Still another kind of amoebalike cell in the body inhabits bone. When bones are growing, or healing after a fracture, these cells crawl through the hollow spaces something like a snail that leaves a slime trail. The bone cell's slime, however, is a substance that hardens into the mineral part of bone, gradually building the bone's thickness. Other motile bone cells do the opposite, taking up previously deposited bone by dissolving it in their path. Like sculptors, the two kinds of cells work in concert, removing bone here and adding bone there, to remodel the tiny bones of a baby into the big ones of an adult. When bones break, these cells receive a special signal that spurs them to knit the fragments together. Even if the bone fragments grow together in a crooked form, the bone sculptors will continue reshaping the affected area until it becomes normal again.

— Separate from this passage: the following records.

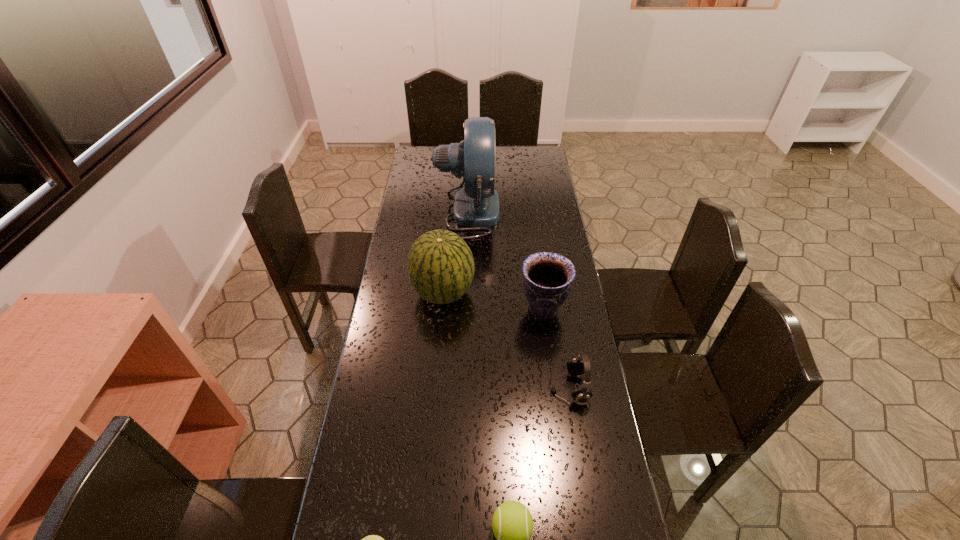 I want to click on vacant space at the right edge of the desktop, so click(x=545, y=212).

Locate an element on the screen. Image resolution: width=960 pixels, height=540 pixels. vacant space at the far left corner is located at coordinates (421, 165).

The image size is (960, 540). In order to click on free space at the far right corner in this screenshot , I will do `click(544, 146)`.

I want to click on vacant space that is in between the headset and the second tallest object, so click(x=506, y=341).

Where is `free space between the fan and the fourth tallest object`? free space between the fan and the fourth tallest object is located at coordinates (518, 300).

Where is `the fourth closest object to the left tennis ball`? This screenshot has width=960, height=540. the fourth closest object to the left tennis ball is located at coordinates (547, 279).

Locate an element on the screen. The height and width of the screenshot is (540, 960). object that is the fifth closest to the fan is located at coordinates (371, 539). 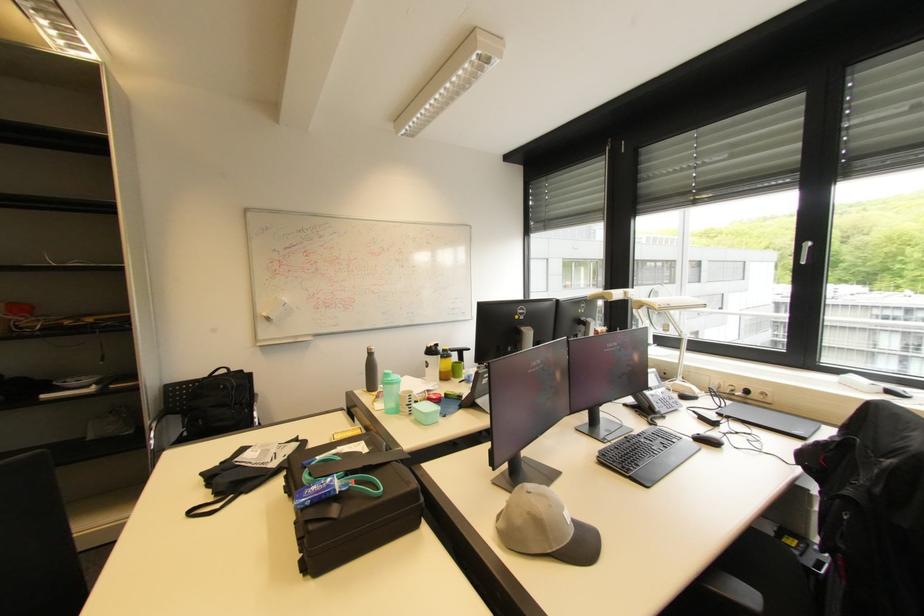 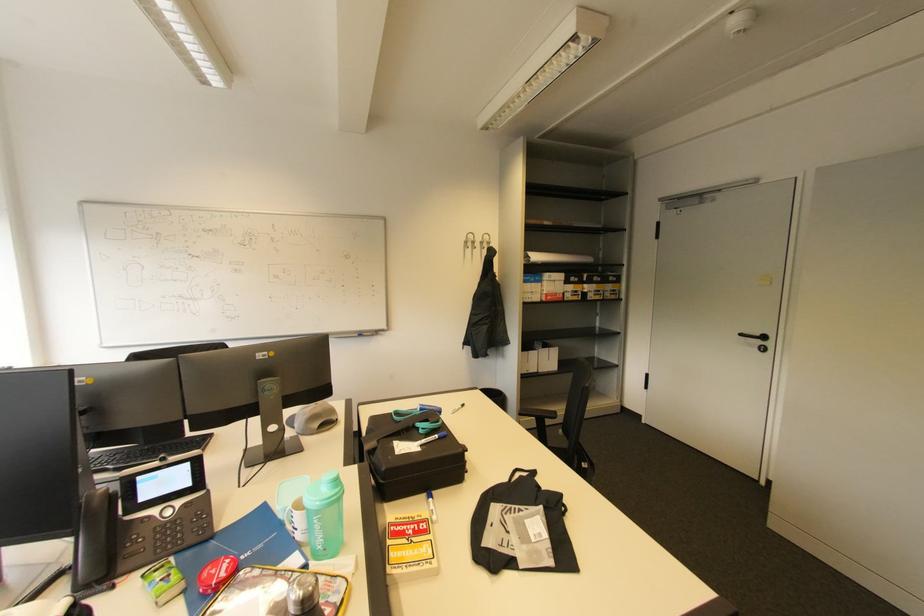 Locate, in the second image, the point that corresponds to [261,458] in the first image.

(531, 523)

Skin cells also become motile to heal wounds. Imagine a cut finger or a scraped knee. New skin doesn't grow only at the edges of the wound, repairing it progressively from the edges toward the middle. Special proto-skin cells crawl from the bottom layer of the epidermis and onto the exposed wound surface, where they multiply rapidly and distribute themselves in a thin layer over the entire damaged area. Once the cells have formed a complete layer, they begin dividing with a new result. The daughter cells change form and rebuild the skin's normally multilayered structure.

Surely the most spectacularly motile human cells are sperm. Like many of their primordial ancestors in pond water, they swim by lashing their taillike flagella.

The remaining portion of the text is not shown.